-- DATA FOR THE TASK follows --
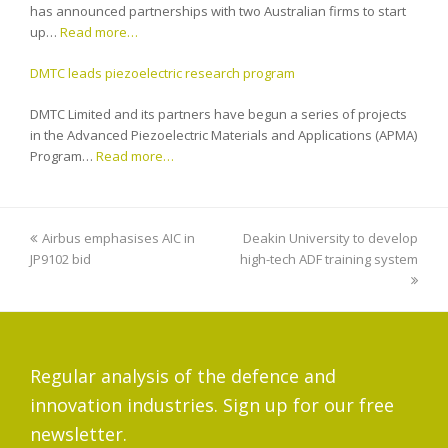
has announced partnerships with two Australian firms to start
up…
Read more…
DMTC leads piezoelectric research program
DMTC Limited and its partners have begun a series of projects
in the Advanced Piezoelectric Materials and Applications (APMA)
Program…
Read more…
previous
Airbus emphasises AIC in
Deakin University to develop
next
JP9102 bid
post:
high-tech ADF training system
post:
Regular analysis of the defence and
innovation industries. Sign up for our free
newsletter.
-- DATA FOR THE TASK concluded --
Whenever the string "DMTC" shows up in a line above, copy that line.

DMTC leads piezoelectric research program
DMTC Limited and its partners have begun a series of projects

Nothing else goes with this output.